Requirement: Nothing but the lines from the first line of the entries through the line with "Consell General del Poder Judicial contra les" should appear in the answer, transcribed exactly and free of pictures.

--- Input for this task Enclosed Below ---

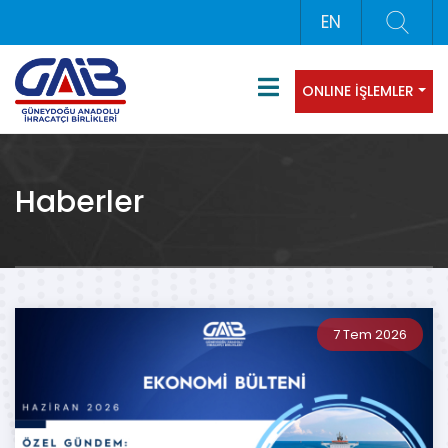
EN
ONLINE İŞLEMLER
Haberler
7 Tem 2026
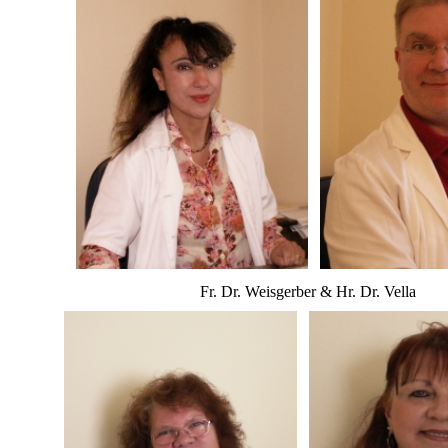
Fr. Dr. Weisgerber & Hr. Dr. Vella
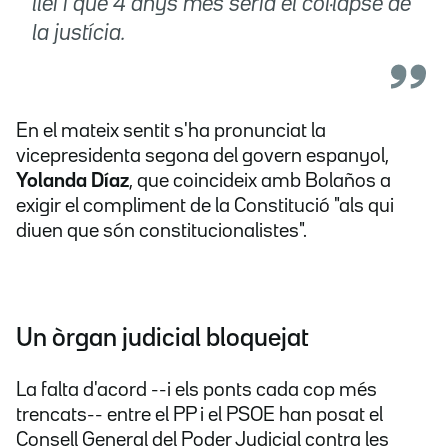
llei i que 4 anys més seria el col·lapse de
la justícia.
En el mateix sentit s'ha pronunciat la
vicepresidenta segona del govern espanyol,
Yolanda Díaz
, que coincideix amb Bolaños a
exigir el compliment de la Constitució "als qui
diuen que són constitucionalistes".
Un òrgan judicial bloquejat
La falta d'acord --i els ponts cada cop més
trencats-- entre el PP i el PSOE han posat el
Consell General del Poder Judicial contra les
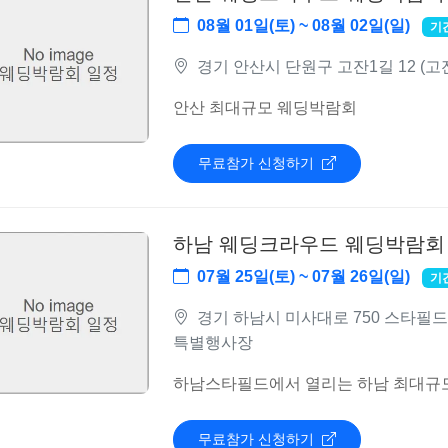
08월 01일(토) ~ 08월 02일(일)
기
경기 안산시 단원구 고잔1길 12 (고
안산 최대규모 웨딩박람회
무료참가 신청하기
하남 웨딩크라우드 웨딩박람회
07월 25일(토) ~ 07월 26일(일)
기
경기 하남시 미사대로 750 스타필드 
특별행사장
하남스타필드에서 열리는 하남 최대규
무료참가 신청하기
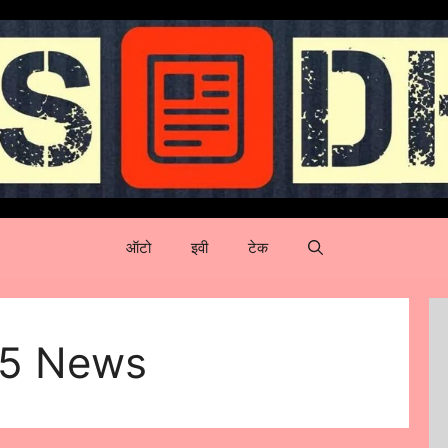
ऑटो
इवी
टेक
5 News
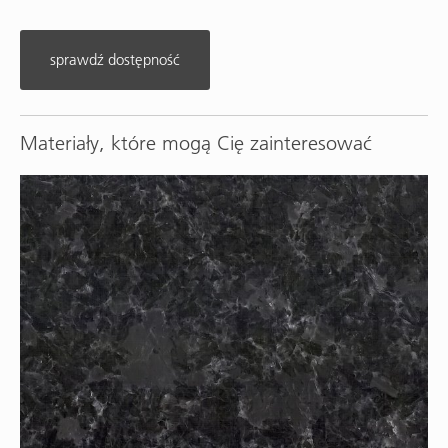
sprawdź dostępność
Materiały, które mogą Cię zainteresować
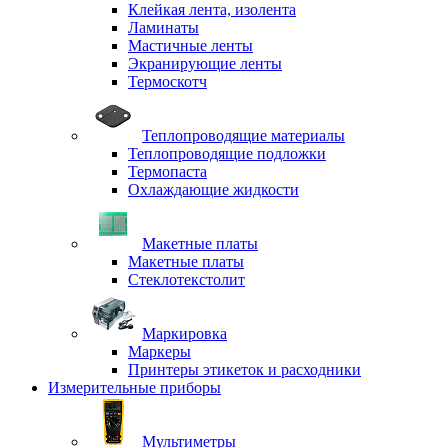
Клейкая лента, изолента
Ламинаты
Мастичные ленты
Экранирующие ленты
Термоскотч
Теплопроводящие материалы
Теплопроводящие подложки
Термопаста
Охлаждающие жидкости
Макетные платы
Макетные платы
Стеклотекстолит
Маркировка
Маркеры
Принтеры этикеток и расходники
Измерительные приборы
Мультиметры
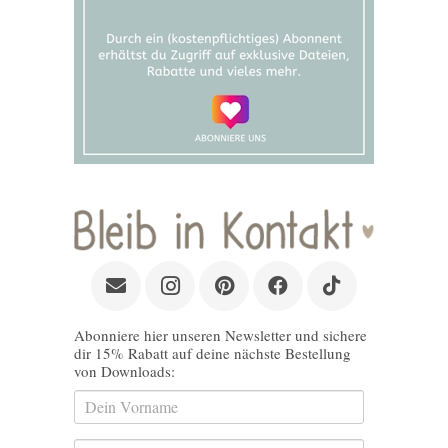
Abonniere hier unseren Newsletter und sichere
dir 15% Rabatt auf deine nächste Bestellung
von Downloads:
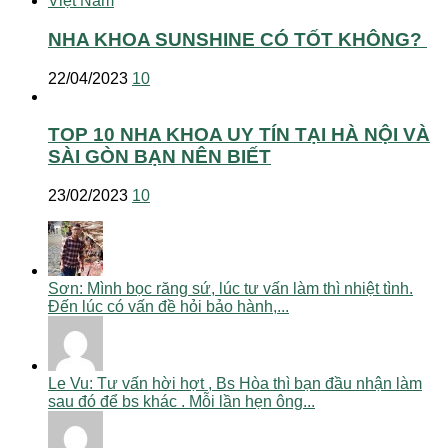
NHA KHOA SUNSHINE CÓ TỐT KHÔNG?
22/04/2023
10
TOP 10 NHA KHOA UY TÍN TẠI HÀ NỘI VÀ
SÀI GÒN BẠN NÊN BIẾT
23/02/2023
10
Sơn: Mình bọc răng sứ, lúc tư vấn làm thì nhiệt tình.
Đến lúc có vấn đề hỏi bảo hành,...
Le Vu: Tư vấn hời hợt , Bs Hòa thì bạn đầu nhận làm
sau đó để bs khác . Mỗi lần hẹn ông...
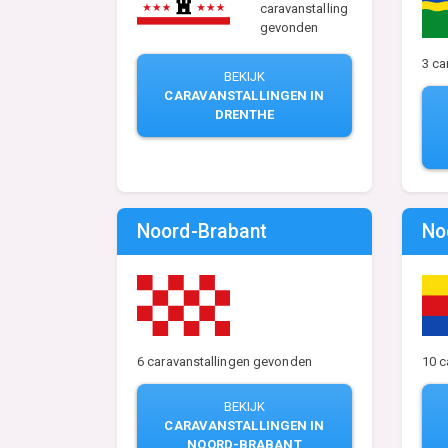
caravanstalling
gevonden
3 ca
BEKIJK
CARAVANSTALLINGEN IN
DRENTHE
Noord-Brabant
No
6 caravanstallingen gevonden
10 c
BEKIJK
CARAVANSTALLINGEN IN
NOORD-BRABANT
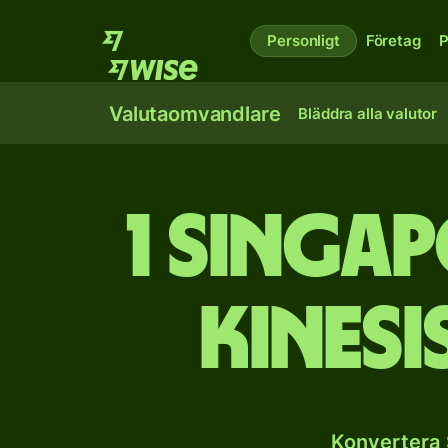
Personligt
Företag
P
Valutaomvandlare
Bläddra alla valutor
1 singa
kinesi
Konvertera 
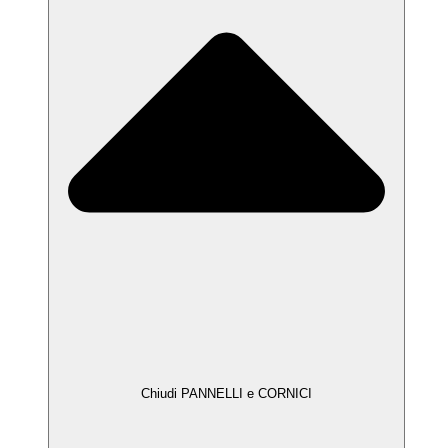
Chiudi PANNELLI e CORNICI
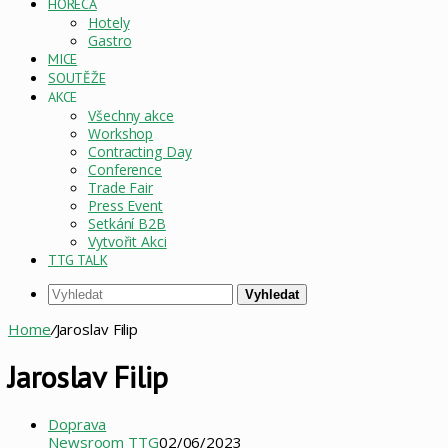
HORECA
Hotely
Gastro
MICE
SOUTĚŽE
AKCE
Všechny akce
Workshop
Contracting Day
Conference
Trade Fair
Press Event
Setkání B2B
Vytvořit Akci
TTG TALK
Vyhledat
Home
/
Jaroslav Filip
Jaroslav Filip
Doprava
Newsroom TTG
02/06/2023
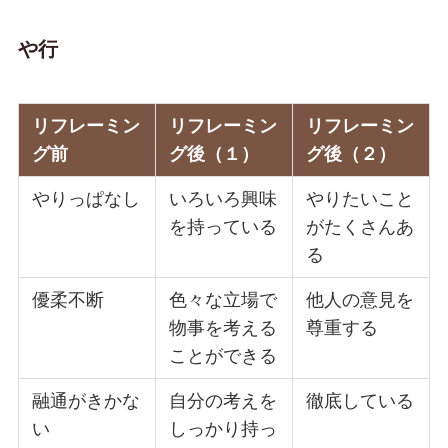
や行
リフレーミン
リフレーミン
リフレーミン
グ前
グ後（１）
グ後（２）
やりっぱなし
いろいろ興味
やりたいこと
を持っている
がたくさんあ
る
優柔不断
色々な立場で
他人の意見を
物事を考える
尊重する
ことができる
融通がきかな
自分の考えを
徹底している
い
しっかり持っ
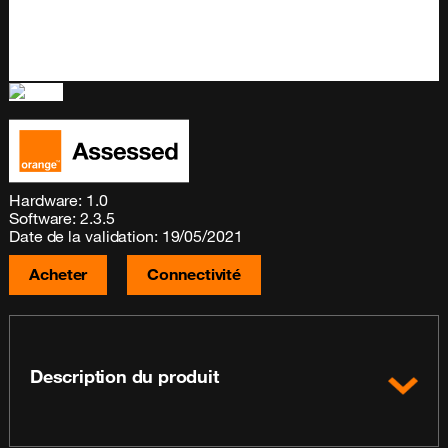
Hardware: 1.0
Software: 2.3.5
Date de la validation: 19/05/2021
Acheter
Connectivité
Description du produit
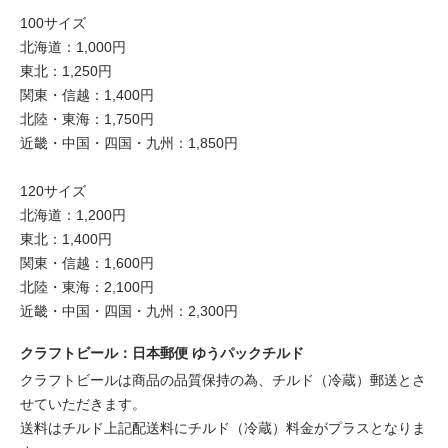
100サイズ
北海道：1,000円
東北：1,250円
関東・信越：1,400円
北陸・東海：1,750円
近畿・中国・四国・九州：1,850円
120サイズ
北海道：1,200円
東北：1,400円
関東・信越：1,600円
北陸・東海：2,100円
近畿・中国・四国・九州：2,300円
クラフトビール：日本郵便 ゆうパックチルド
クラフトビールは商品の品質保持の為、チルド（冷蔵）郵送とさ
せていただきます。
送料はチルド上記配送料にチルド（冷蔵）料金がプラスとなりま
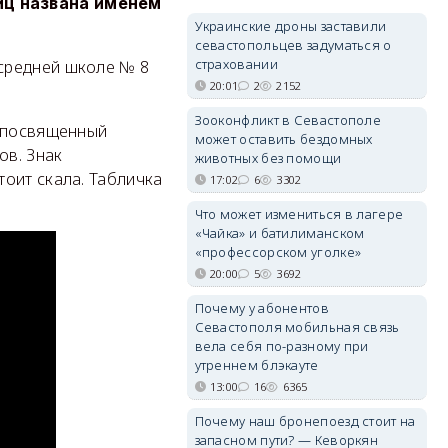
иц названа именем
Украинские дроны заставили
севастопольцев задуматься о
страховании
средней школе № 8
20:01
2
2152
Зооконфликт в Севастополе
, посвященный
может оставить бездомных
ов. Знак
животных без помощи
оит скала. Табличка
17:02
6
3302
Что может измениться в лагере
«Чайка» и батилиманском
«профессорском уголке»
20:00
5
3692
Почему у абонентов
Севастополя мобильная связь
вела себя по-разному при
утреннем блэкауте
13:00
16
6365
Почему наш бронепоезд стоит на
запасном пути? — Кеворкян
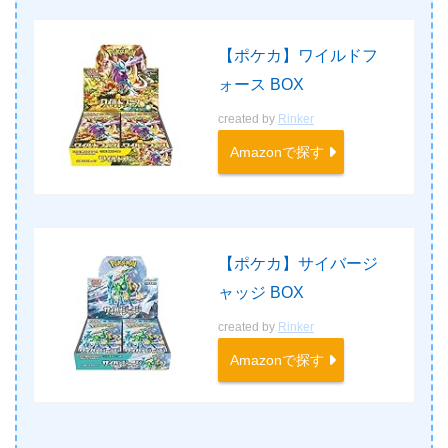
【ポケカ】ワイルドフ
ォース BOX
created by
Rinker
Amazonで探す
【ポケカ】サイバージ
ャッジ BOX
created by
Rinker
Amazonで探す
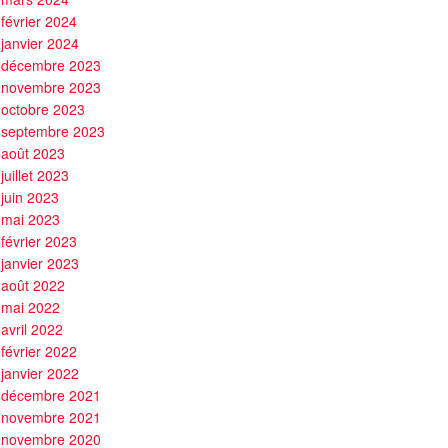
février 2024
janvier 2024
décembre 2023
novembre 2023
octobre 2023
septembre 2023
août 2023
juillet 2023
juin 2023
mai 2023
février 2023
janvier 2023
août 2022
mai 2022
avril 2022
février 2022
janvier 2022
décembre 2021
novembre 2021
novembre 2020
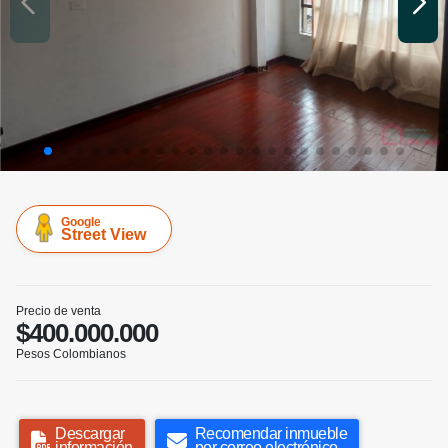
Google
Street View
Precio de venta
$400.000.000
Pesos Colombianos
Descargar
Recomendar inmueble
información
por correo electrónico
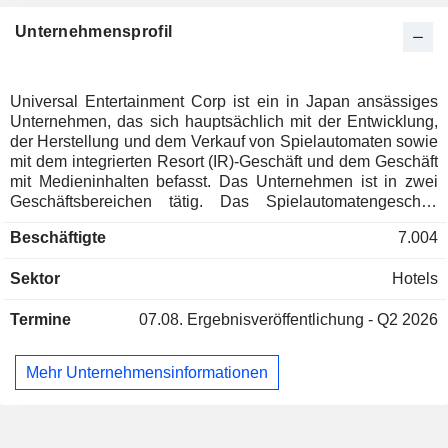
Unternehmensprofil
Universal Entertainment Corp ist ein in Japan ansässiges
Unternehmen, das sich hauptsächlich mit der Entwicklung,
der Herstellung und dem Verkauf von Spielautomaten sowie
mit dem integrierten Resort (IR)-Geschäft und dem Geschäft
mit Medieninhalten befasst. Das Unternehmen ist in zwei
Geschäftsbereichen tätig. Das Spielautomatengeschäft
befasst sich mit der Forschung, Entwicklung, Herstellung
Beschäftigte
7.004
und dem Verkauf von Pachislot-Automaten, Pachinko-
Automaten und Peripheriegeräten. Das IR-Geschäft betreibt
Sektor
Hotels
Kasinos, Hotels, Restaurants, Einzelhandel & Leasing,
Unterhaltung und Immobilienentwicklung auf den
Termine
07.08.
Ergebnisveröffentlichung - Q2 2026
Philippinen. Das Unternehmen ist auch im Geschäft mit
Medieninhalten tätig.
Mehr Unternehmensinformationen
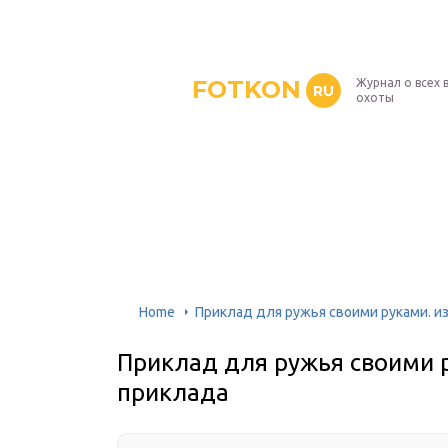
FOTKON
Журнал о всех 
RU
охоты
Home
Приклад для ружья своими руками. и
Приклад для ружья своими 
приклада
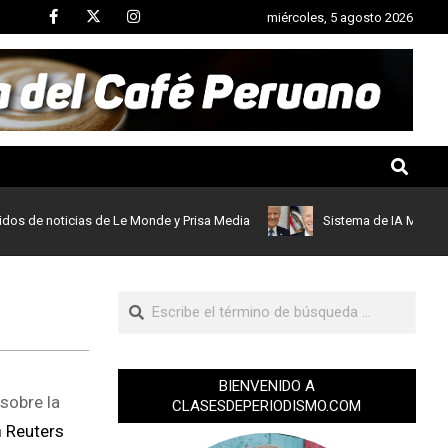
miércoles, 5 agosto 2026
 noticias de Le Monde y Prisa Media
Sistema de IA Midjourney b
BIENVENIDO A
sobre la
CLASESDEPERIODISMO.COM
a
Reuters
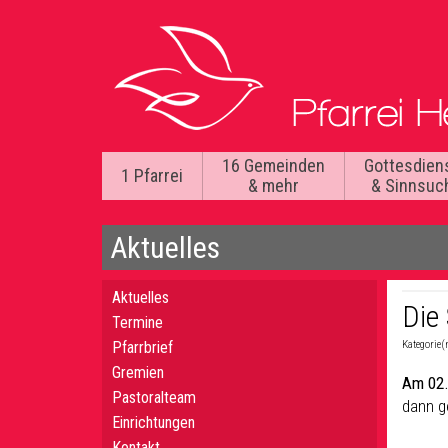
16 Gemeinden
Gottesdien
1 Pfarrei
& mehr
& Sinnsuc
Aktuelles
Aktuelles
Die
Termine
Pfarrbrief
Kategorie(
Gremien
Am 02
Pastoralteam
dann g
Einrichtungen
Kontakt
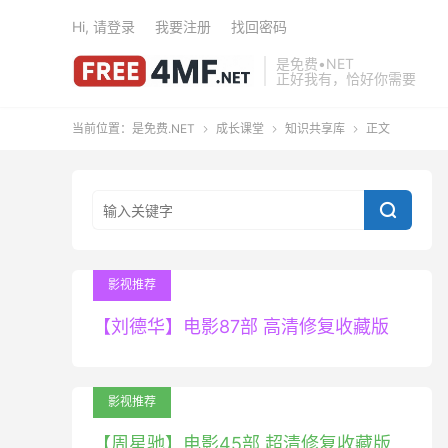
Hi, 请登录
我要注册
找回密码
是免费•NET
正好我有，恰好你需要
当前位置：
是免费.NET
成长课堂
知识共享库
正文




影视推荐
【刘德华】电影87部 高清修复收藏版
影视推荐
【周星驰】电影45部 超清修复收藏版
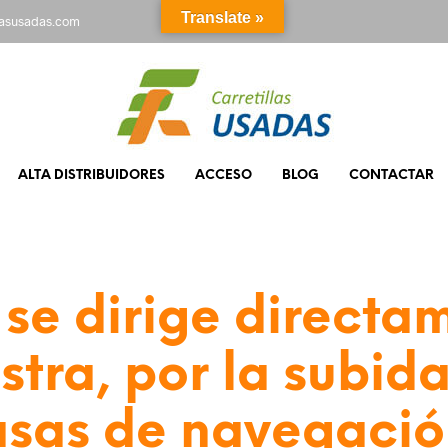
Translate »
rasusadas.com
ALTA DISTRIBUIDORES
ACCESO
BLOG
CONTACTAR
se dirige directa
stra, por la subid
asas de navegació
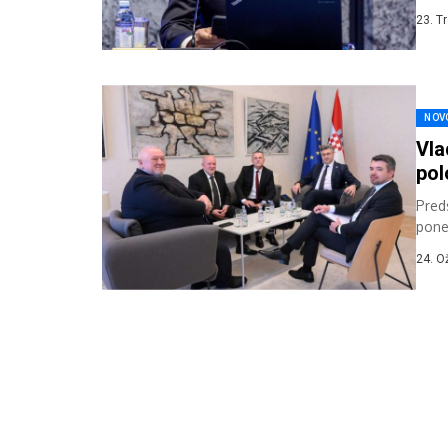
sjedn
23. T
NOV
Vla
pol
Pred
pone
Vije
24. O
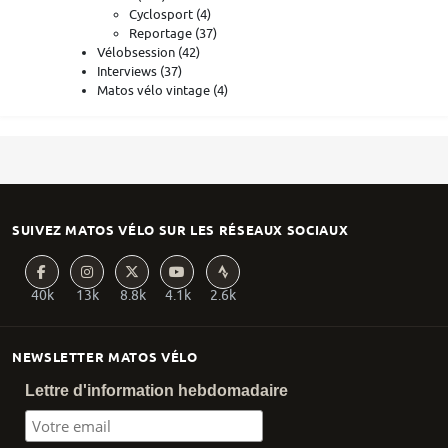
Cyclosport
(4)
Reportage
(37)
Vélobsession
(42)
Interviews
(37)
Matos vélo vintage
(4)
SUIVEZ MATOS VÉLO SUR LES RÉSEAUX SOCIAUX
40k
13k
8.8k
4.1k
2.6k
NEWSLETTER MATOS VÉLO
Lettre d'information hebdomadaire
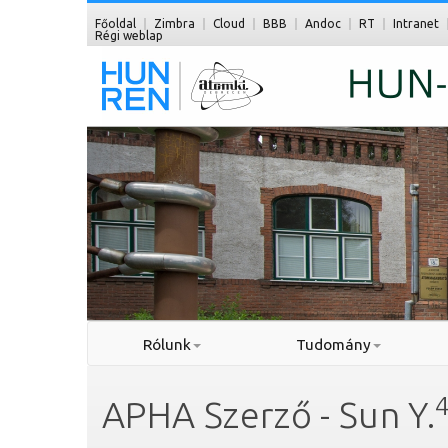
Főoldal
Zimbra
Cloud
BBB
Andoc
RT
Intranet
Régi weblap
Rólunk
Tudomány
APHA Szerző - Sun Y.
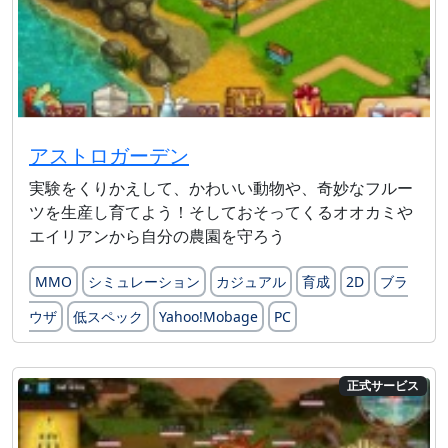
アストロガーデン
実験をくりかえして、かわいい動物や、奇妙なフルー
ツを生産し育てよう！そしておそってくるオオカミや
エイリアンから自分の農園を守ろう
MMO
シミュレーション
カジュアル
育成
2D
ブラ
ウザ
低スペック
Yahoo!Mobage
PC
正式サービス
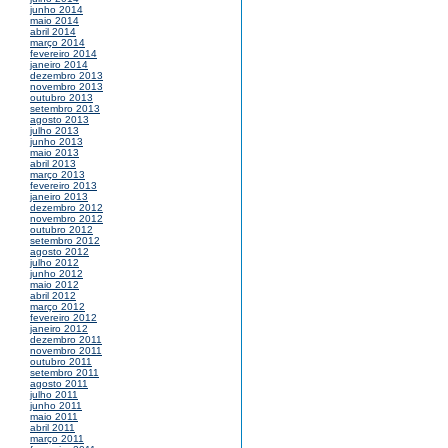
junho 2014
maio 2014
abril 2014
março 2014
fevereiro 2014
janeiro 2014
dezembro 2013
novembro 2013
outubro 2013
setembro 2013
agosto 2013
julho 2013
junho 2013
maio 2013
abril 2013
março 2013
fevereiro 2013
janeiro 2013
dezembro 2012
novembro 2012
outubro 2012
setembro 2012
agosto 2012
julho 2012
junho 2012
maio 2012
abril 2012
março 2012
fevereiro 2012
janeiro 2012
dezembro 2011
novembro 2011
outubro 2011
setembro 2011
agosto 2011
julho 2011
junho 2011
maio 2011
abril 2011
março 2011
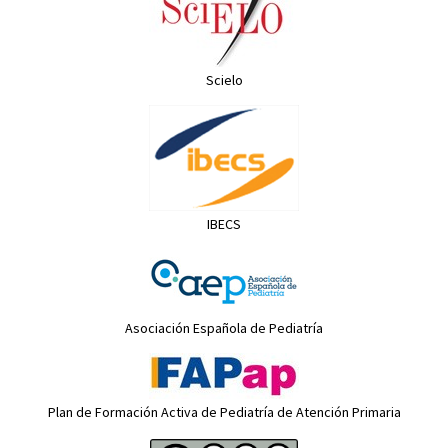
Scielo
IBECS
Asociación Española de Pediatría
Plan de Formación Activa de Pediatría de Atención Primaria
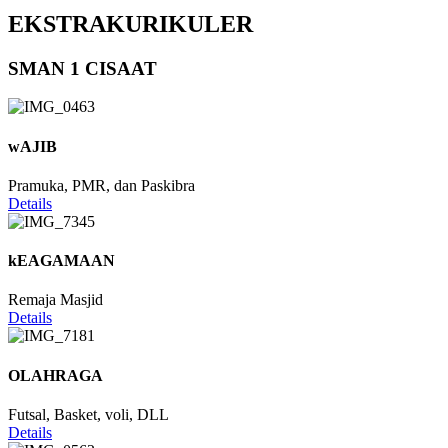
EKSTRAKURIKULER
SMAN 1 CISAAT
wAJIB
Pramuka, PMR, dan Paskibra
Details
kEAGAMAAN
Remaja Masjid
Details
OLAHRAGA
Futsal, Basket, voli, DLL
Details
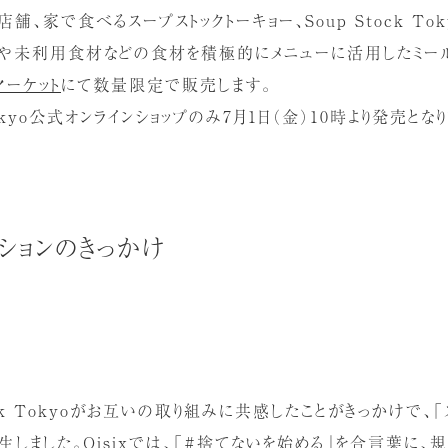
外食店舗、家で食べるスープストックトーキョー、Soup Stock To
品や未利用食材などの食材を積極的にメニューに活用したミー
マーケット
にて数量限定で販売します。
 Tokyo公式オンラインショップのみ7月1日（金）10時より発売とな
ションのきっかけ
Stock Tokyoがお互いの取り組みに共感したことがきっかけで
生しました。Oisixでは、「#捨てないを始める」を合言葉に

--- End of Enclosed Input for this task ---

Answer space:
EN
ONLINE İŞLEMLER
Haberler
7 Tem 2026
Fr. Dr. Weisgerber & Hr. Dr. Vella
llei i que 4 anys més seria el col·lapse de
la justícia.
En el mateix sentit s'ha pronunciat la
vicepresidenta segona del govern espanyol,
Yolanda Díaz
, que coincideix amb Bolaños a
exigir el compliment de la Constitució "als qui
diuen que són constitucionalistes".
Un òrgan judicial bloquejat
La falta d'acord --i els ponts cada cop més
trencats-- entre el PP i el PSOE han posat el
Consell General del Poder Judicial contra les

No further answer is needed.